In the chapter propaganda and Organisation, he writes: ‘On the contrary, he must endeavour to take weakness and bestiality equally into account, in order, considering all factors, to create a formation which will be a living organism, imbued with strong and stable power, and thus suited to upholding an idea and paving the way for its success.’
Hitler also wrote in the work: ‘November 9, 1923, in the fourth year of its existence, the National Socialist German Workers’ party was dissolved and forbidden throughout the . . . Reich. Today, in November, 1926, it stands again before us, free . . . stronger and internally more stable than ever before.’

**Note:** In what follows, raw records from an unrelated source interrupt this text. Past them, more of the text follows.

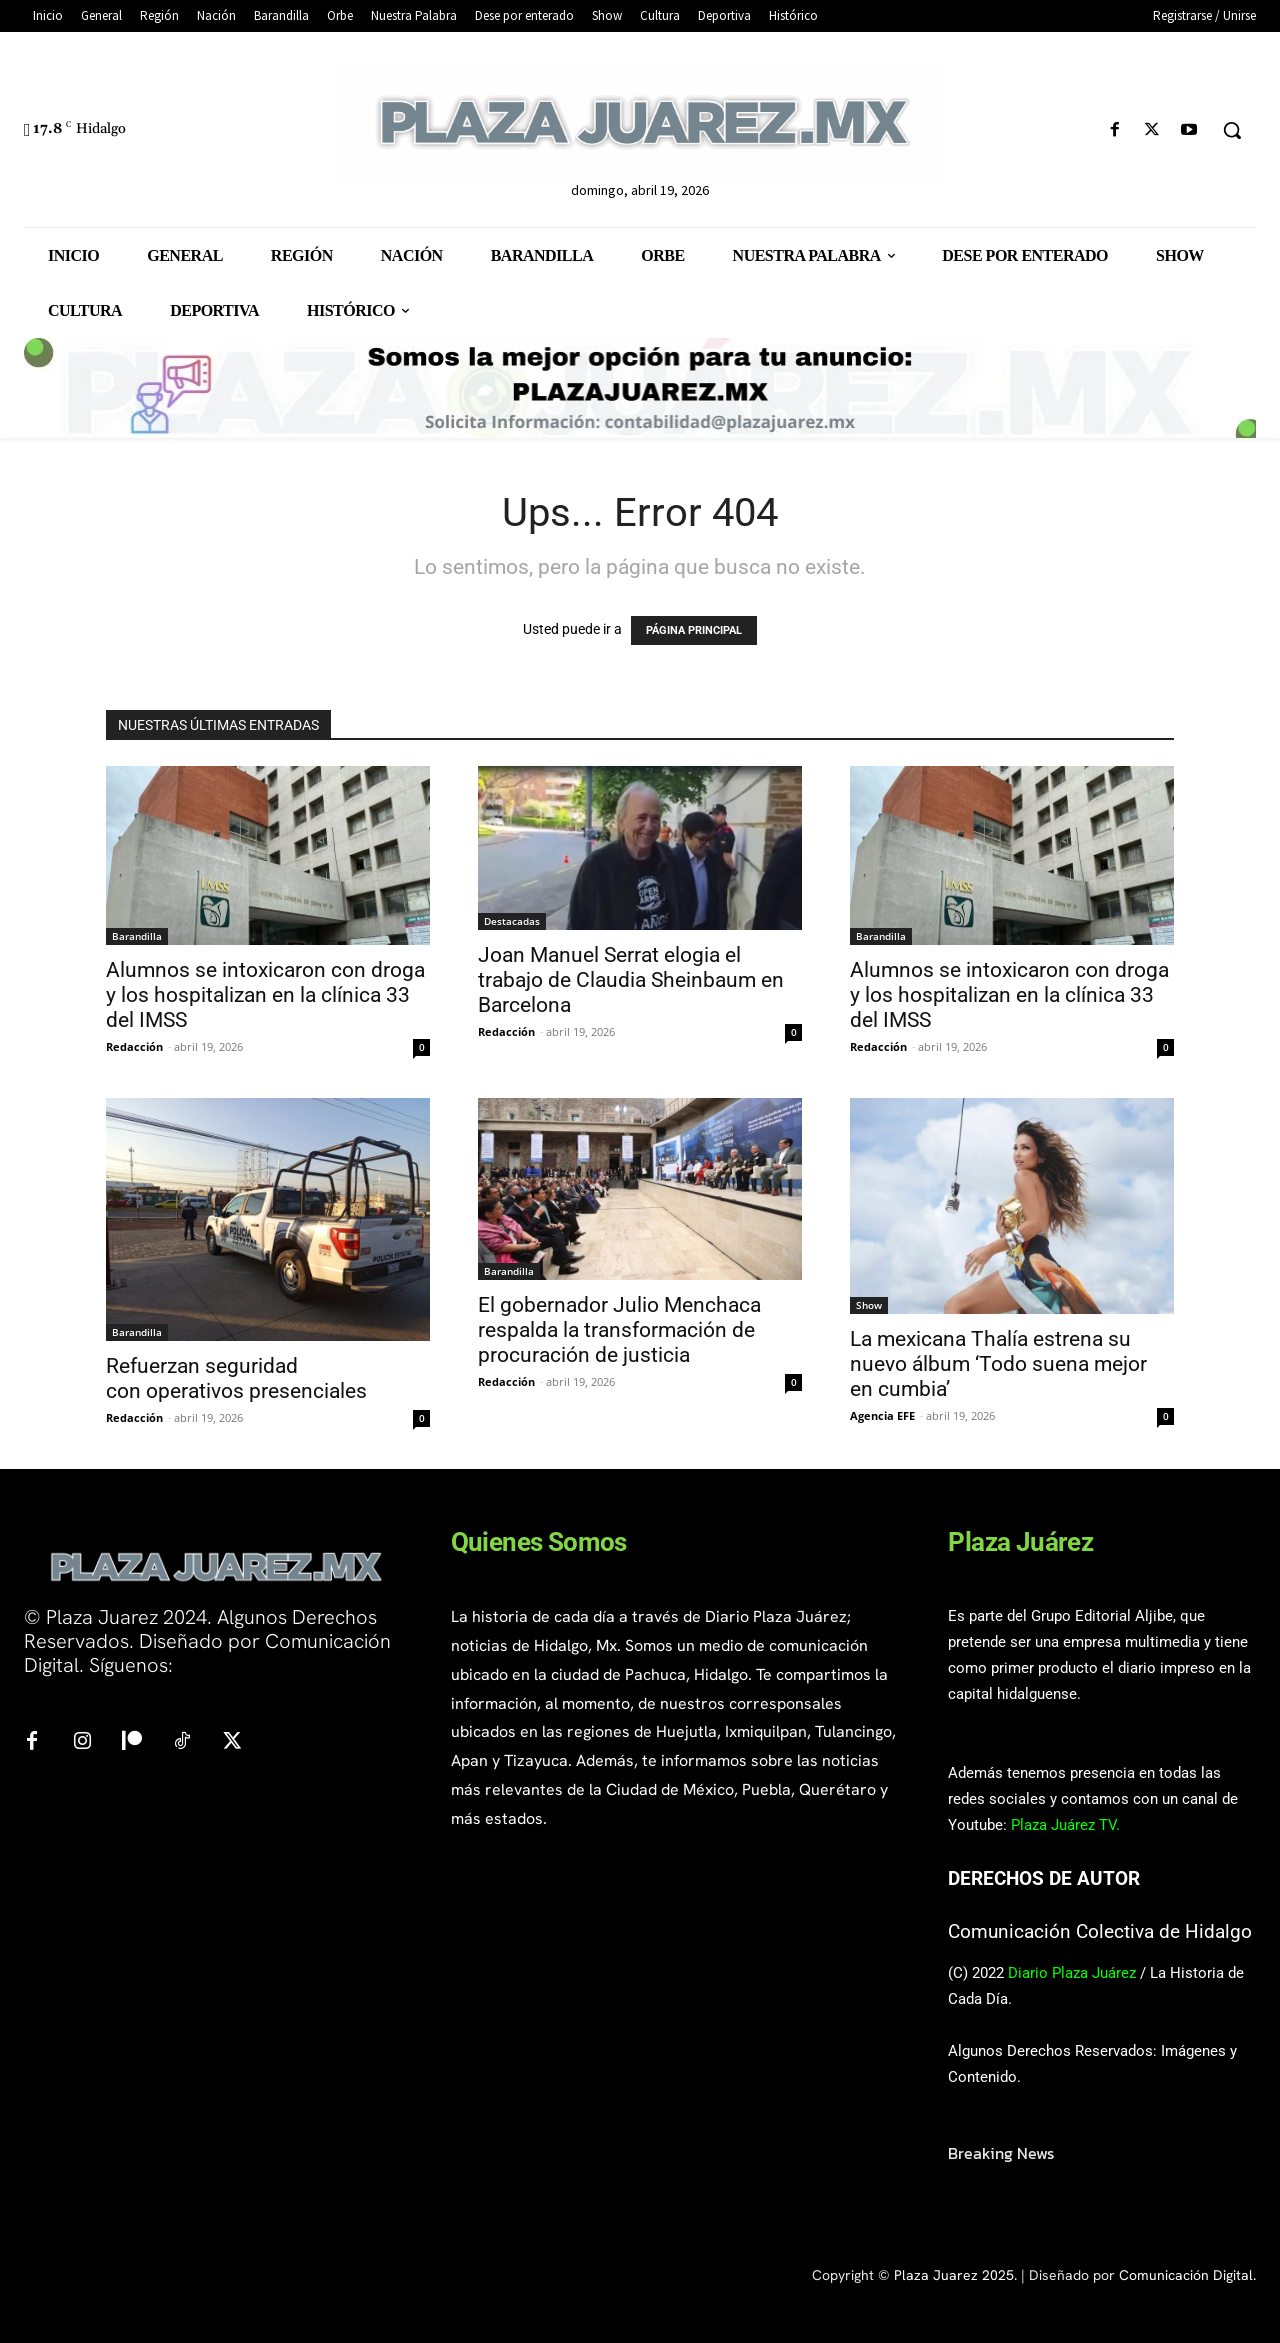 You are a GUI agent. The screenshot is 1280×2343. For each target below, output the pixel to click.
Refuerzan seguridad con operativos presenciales (236, 1378)
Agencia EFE (882, 1415)
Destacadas (512, 921)
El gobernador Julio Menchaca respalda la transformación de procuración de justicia (619, 1330)
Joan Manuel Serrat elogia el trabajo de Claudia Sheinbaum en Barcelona (631, 980)
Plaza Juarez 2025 (954, 2275)
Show (869, 1305)
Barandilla (137, 936)
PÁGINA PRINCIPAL (694, 630)
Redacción (134, 1046)
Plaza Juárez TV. (1065, 1825)
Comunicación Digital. (1187, 2275)
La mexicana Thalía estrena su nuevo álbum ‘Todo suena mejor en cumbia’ (998, 1364)
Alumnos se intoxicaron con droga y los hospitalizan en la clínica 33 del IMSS (265, 995)
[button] (1232, 130)
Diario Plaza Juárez (1072, 1973) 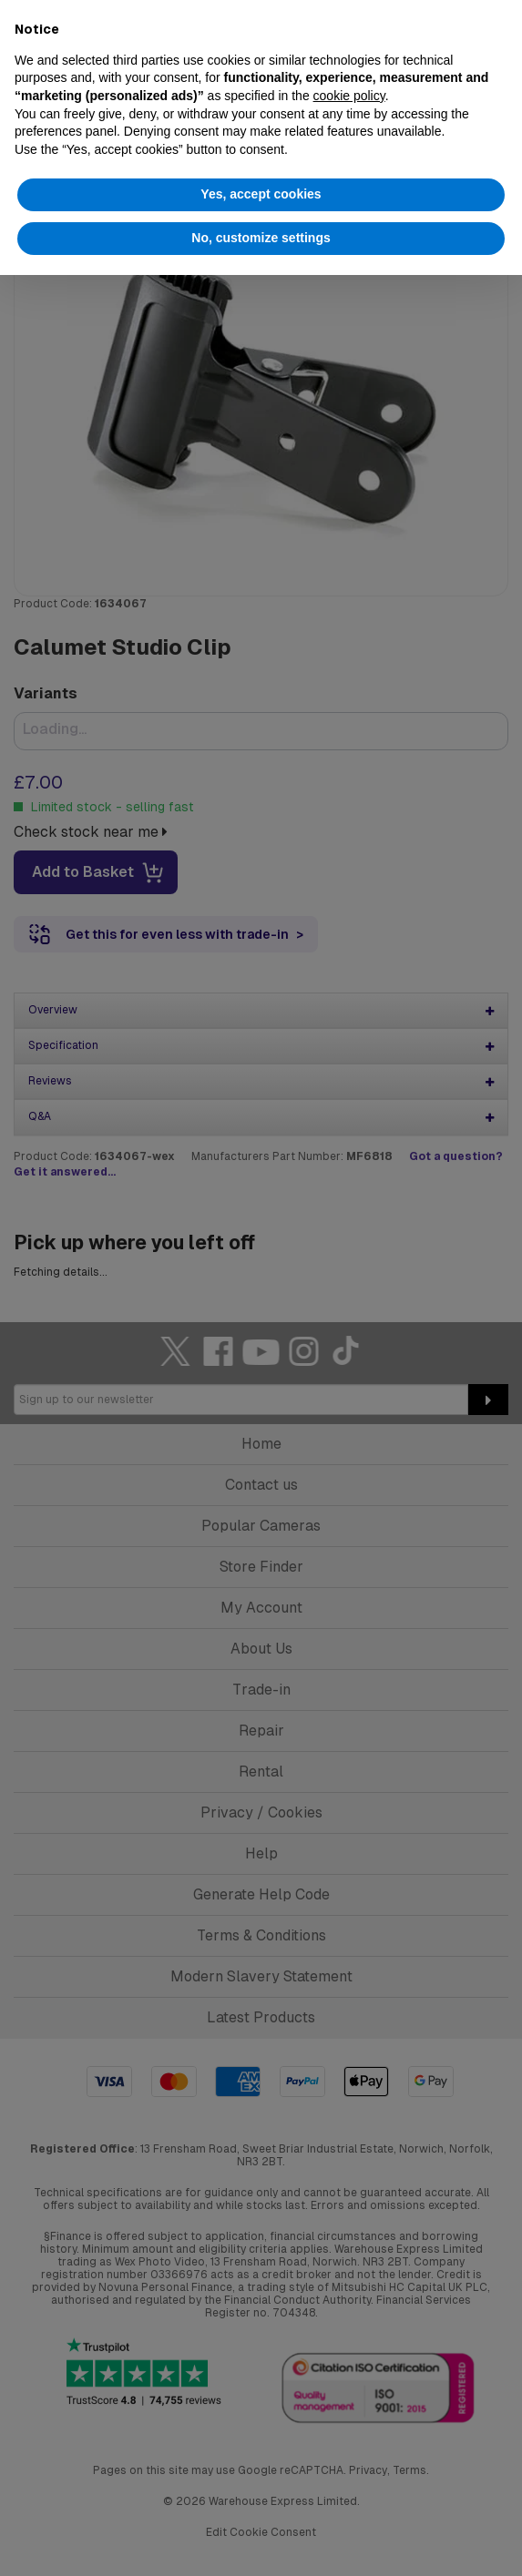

However, the phrase in a political context predates Hitler by more than a century. It was used in the preamble to the French Constitution of the Year VIII (1799): ‘The constitution is founded on the true principles of representative government, on the sacred rights of property, equality and liberty . . . The powers which it institutes will be strong and stable; such as they ought to be in order to guarantee the rights of the citizens, and the interests of the state.’
This constitution, which effectively spelled the end of the French revolutionary government, was drawn up following Napoleon Bonaparte’s coup.
Marcus Wightman, Liverpool.
QUESTION
Is Eric Clapton the last living member of The Intro And The Outro list of personalities mentioned by the Bonzo Dog Doo-Dah Band? THE previous answer overlooked ‘Lord Snooty and his pals’, who first appeared in the 1938 debut issue of The Beano comic by Dundee publisher D. C. Thomson. To all intents and purposes, Snooty is still extant.
Lord Marmaduke of Bunkerton was drawn by Dudley D. Watkins until his death in 1969, with successors including the late Robert Nixon. The strip, which lasted until 1991, was The Beano’s longest-running feature until that crown was usurped by Dennis the Menace.
In 2013, Lord Snooty was brought back as a three-panel strip in Funsize Funnies, while 2008 saw a new version, Snooty The Third, Marmaduke’s grandson.
The original character is still in the comic’s online version and could be brought back at any time. as one fan put it: ‘all Beano characters are immortal!’
David Robinson, Peterborough, Cambs.